Gold as a fragile hedge against a market drop

Gold is trading near $1840, adding 3.2% from the Jan 7 lows, as a hedge against increased financial market volatility. By comparison, the S&P500 has experienced its worst start to a year in history, losing more than 12% in that time in response to the harsh tone of US monetary policy comments.

At a point like this, we often see a divergence in the dynamics of gold and equities, which revives talk of a safe haven. However, investors should not forget that increased equity market volatility, if it lasts long enough, at some point triggers a capitulation of gold buyers.

The critical question for investors now is when there is a switch between a favourable decline for gold and a real fear triggering a circular sell-off in all assets.
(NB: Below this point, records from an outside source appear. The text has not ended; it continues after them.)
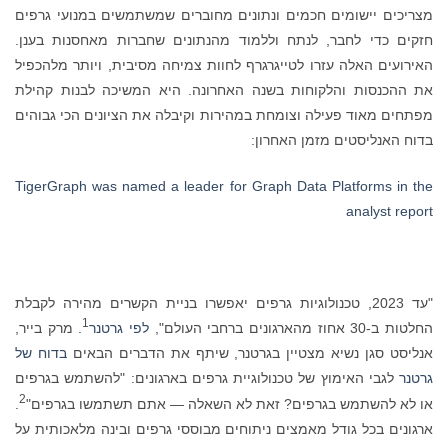
מצריכים יישומים חכמים ונתונים מחוברים שמשתמשים במנועי גרפים
חזקים כדי לחבר, לנתח וללמוד מהנתונים שחברות מאחסנות בענן.
האירועים האלה עזרו לטייגרגרף לחוות צמיחה מסיבית, ויותר מלהכפיל
את ההכנסות והלקוחות בשנה האחרונה. היא המשיכה לבנות קהילת
מפתחים מאוד פעילה וצומחת במהירות וקיבלה את הציונים הכי גבוהים
בדוח האנליסטים מזמן האחרון:
TigerGraph was named a leader for Graph Data Platforms in the
analyst report
"עד 2023, טכנולוגיות גרפים יאפשרו בניית הקשרים מהירה לקבלת
1
החלטות ב-30 אחוז מהארגונים ברחבי העולם",
לפי גרטנר
. מרק בייר,
אנליסט סגן נשיא מצטיין בגרטנר, שיתף את הדברים הבאים
בדוח של
גרטנר
לגבי האימוץ של טכנולוגיית גרפים בארגונים: "להשתמש בגרפים
2
או לא להשתמש בגרפים? זאת לא השאלה — אתם תשתמשו בגרפים"
.
ארגונים בכל גודל מאמצים ניתוחים מבוססי גרפים ובינה מלאכותית על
We are looking at the performance of the yen and the franc. Both currencies are relatively protected from geopolitical risks on the Eurozone sidelines. So far, these currencies have moderately slid against the dollar, which suggests that we have not yet reached the point of reducing leverage.

This means that a relatively positive background also remains for gold, which allows us to talk about a continuation of the positive trend of the last two months for the time being.

The next central resistance area looks at $1870-1905, between the last two peaks. Among other factors, gold may be hampered by further declines in the stock indices if yesterday’s bounce attempt does not materialize today.

A move above $1900 would signal the end of a long-term correction in gold and start a new momentum of growth above $2500, which would last for up to two years. The opposite is also true. A pullback under $1800 would end the long upside attempt and the long consolidation.

The main near-term unknown is the outcome of Wednesday evening’s Fed meeting. The central bank’s statements and comments could determine the other trend of gold, supporting or, conversely, reversing the latest upside attempts.